I start to worry when i read about inflation/stagflation and some of the comments of the people here with regard to where to put their money.
I have no idea about trading in stocks,shares( i was one of the suckers who bought last minite.com shares) currencies or gold.My speculating with regard to house prices was based on simple common sense and logic,and my own personal experience with the last HPC in 89 ( i was one of the suckers who bought a house in aug 88).
I know that a lot of you guys seem to be very knowledgeable about this stuff,can anyone help Please?
What for example would happen if i left my savings as they are, and we then expierenced stagflation? or mega inflation? HELP
26. x blogger said...
Tick tock
I get your point.
I was iust covering my GBP/ARS. lol
27. paul said...
x blogger, your advice is well appreciated here.
Think about house rules here though - if you're deemed to be pushing something you'll be dropped quicker than sterling after a rate cut.
28. cyril said...
sold out - I thought the £35 was the total of all your accounts so no point in spreading it about.
you can invest in foreign cash through people like fidelity.co.uk I think, but I have always wondered what happens if the company goes bust?
But if you put gold under the bed you might get burgled.
29. drewster said...
Talkingrot:
Gold: my bet is on gold rising to at least $1000 within six months.

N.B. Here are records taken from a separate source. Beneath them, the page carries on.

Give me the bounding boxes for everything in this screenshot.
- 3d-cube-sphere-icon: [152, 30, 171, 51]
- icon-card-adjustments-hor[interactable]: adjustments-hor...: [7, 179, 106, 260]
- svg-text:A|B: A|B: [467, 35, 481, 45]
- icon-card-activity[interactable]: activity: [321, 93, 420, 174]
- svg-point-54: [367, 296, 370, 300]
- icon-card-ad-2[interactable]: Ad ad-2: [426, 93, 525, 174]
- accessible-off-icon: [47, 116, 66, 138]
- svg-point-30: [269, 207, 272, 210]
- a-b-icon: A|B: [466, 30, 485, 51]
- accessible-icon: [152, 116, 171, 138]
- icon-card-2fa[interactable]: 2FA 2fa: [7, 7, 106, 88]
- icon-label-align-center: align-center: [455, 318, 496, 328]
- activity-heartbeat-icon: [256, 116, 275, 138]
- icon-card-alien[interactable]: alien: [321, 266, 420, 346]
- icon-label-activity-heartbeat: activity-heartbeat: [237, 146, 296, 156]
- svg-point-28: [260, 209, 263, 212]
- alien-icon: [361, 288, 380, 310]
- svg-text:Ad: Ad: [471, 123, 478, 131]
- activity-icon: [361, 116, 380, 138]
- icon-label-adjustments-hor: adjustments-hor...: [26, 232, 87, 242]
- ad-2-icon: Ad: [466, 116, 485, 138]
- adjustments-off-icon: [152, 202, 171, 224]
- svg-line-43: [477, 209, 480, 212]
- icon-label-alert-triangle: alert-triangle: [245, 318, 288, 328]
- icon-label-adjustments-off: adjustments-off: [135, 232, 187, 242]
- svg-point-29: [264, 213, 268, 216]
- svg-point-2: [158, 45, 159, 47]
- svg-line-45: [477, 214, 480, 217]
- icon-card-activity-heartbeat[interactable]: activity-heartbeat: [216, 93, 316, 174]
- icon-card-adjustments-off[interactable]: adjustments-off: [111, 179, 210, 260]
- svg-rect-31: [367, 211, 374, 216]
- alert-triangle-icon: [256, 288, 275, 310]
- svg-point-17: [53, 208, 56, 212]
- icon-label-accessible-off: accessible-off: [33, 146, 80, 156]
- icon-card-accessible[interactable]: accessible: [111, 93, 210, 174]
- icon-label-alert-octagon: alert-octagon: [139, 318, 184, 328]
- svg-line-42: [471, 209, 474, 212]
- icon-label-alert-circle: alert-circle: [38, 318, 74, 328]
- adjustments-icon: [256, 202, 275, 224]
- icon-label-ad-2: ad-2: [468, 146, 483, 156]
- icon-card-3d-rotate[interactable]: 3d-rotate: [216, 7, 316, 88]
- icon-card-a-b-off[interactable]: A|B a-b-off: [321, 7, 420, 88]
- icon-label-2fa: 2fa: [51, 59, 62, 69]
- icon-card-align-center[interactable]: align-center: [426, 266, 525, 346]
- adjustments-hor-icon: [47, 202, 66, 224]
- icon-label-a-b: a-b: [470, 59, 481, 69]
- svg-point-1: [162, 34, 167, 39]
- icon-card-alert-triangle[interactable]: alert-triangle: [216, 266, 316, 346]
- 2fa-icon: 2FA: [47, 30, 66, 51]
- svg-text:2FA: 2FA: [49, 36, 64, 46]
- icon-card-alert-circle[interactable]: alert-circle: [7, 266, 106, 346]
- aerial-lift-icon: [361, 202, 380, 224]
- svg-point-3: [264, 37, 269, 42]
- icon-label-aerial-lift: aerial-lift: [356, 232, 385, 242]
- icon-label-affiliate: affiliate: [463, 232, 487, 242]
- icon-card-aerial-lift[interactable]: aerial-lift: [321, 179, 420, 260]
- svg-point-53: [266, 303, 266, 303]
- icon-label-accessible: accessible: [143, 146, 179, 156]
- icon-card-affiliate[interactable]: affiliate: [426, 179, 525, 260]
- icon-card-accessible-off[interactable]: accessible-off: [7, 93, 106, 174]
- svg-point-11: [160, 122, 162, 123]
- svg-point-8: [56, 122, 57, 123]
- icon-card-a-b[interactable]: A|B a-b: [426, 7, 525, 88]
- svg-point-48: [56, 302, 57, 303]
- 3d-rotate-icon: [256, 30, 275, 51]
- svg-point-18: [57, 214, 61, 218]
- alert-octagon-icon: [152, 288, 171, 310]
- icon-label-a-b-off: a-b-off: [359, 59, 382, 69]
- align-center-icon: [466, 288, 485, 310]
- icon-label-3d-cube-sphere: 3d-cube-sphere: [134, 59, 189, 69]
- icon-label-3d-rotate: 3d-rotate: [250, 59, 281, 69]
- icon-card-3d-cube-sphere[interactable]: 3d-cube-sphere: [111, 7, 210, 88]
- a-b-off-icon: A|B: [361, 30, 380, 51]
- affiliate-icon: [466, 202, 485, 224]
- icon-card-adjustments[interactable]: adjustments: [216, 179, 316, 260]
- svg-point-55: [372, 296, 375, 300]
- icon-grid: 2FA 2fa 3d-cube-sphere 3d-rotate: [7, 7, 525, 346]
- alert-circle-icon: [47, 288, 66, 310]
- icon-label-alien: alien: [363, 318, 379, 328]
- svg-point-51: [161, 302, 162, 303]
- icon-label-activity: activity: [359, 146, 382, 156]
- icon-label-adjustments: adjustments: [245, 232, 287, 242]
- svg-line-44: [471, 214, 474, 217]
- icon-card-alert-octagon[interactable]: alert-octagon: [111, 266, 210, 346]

Japan (Yen or Nikkei) looks pretty promising as the carry trade unwinds and Japanese savers decide to invest at home rather than investing abroad. I buy into a Japan ETF, so I get both the currency gain and the stockmarket gain.
The Euro has the size and stability necessary to become the new reserve currency. With 11 countries arguing over it, no decisive action will ever be taken and no sudden interventions are likely to affect it. This makes it remarkably safe for now. The same can't be said for most other currencies around the world.
Oil shares may not be such a good idea. The big oil companies are running out: north sea production peaked in 1999, production fell 10% in 2004 and a further 12% in 2005. Also oil extraction costs are rising pretty fast.
Food producers are a good idea, but it's hard to gain exposure. Farms generally aren't listed on stockmarkets. There was a recent MoneyWeek article about fishing stocks, those sound like an excellent idea as long as fish stocks don't collapse further. More research needed I think.
Remember, don't risk more than you can afford to lose!
30. happyrenterz said...
@sold out sounds like you have enough money to merit seeing a professional in these matters unless you are prepared to try learn a lot. Unlike most people here the thought of a crash dont leave me with a warm glowing happy feeling. But it is probably inevitable given the reckless amount of debt we Brits have. There will be a lot of suffering if that happens and no guarantee on what assets will hold their value. In my un-professional view things to consider instead of money in the bank are government inflation-indexed bonds, gold bullion kept in a vault (you would pay to keep it there), Gold ETF, other commodity ETF (people always have to eat) or some combination of all of these. I have never bought other currency as investment so I wont comment on that. Unlike money in the bank, buying or selling these investments costs money. Takes some getting used to.... But if you consider that the UK pound is currently over-valued then you are buying all these assets cheaply.
31. x blogger said...
Paul
It was just an intro. Voicing views.
Thanks for the warm welcome.
Is this site that clicky and hostile?. If so drop me. : )
32. Maihem said...
@ x blogger
Most of the people at this site never, ever post. So, no, the site isn't hostile. It's mostly live and let live.